### Work required
Could you filter the records below and return each line that holds "Cross"?

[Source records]
....

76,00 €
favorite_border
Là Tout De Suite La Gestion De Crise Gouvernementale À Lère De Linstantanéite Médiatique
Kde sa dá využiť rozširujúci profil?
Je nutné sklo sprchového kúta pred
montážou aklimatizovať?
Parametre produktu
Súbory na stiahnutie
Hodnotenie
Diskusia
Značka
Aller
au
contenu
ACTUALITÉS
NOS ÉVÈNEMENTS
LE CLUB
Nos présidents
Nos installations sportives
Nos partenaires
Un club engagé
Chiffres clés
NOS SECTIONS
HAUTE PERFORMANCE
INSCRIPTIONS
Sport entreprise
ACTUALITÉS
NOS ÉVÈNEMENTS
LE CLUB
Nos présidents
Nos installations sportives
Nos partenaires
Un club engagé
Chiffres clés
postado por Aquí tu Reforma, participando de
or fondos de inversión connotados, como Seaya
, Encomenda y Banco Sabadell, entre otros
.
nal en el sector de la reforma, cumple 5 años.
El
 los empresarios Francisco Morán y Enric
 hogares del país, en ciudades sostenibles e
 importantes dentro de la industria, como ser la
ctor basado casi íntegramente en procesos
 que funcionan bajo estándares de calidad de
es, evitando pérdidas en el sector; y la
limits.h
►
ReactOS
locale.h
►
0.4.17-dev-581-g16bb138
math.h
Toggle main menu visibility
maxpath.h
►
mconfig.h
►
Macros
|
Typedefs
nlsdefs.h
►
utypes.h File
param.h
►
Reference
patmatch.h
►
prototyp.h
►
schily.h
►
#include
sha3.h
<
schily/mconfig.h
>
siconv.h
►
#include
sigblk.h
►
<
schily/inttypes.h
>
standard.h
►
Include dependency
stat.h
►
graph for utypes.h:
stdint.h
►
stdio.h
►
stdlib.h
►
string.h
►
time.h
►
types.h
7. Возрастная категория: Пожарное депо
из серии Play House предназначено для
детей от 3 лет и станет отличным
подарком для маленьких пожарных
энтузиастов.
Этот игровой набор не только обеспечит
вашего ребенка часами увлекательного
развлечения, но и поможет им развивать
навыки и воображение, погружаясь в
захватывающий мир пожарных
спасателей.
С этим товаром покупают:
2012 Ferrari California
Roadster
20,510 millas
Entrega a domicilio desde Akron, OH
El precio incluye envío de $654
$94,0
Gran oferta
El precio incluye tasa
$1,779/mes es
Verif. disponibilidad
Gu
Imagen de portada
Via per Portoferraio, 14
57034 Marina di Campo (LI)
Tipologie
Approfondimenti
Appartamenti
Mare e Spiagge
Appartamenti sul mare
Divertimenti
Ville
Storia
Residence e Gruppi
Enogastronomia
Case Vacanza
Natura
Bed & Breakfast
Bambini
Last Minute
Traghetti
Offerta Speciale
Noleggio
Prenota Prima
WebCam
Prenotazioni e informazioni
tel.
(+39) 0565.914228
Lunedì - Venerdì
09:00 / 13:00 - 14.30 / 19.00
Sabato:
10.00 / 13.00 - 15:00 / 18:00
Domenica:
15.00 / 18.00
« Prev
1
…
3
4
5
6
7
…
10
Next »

....

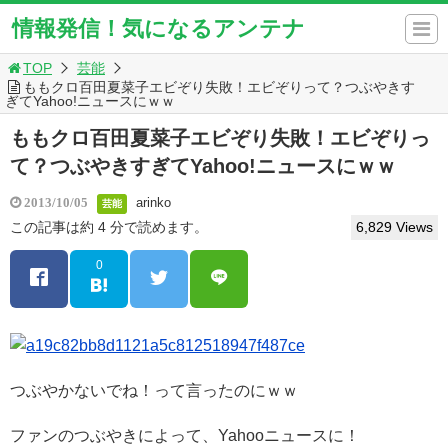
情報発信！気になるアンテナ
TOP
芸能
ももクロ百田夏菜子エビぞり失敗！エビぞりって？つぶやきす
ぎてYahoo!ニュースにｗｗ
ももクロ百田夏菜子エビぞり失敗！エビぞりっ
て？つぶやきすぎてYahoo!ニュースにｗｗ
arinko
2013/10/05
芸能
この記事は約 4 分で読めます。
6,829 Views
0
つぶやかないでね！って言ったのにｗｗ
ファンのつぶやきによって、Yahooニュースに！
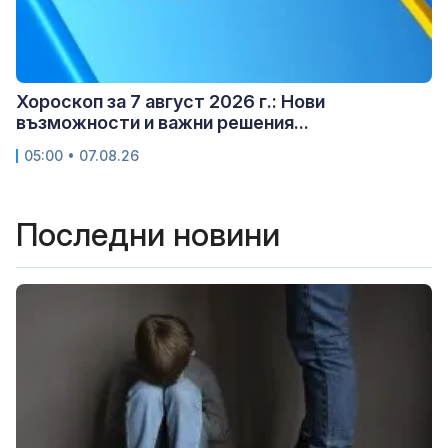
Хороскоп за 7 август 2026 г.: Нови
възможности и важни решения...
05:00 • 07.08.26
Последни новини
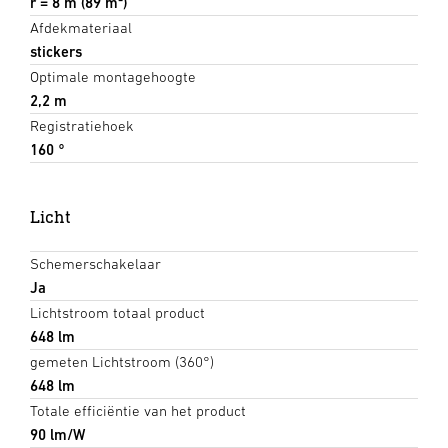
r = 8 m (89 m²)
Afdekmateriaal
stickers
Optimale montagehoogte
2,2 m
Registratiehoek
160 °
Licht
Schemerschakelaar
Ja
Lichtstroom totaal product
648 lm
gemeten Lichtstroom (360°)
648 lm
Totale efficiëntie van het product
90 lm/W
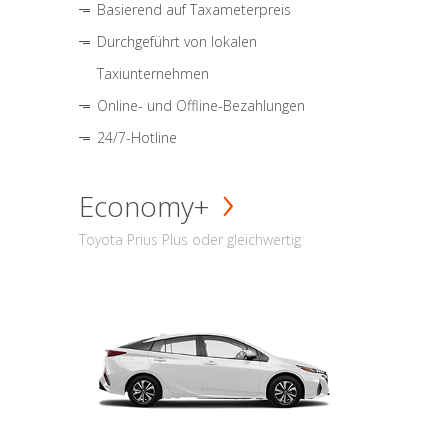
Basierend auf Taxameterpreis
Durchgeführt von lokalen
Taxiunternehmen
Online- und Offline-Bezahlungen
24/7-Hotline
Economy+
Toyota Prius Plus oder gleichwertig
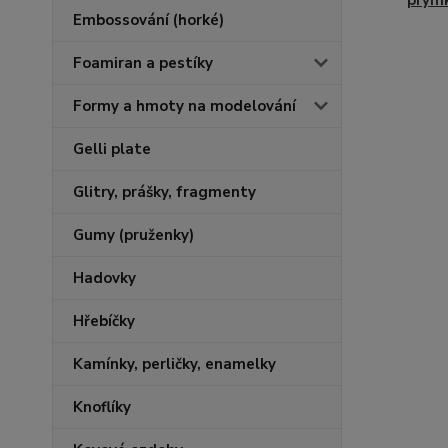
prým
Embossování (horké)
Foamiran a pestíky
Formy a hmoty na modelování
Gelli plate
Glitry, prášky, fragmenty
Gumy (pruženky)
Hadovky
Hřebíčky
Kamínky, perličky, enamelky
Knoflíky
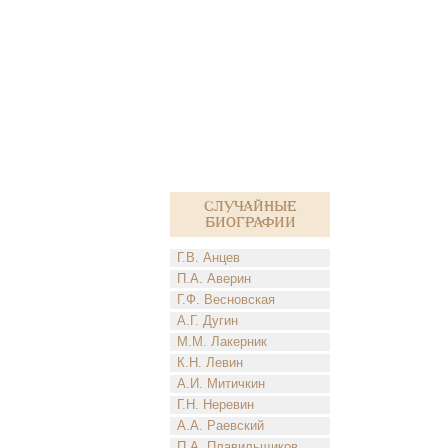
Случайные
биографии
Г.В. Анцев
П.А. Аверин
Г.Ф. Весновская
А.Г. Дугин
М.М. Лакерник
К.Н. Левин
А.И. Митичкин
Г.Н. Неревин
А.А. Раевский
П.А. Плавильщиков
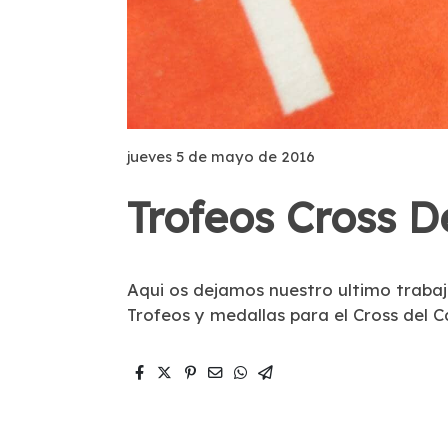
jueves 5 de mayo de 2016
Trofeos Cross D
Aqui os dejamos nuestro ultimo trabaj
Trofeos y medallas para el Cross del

....

### Solution for this task
Trofeos Cross D
Trofeos y medallas para el Cross del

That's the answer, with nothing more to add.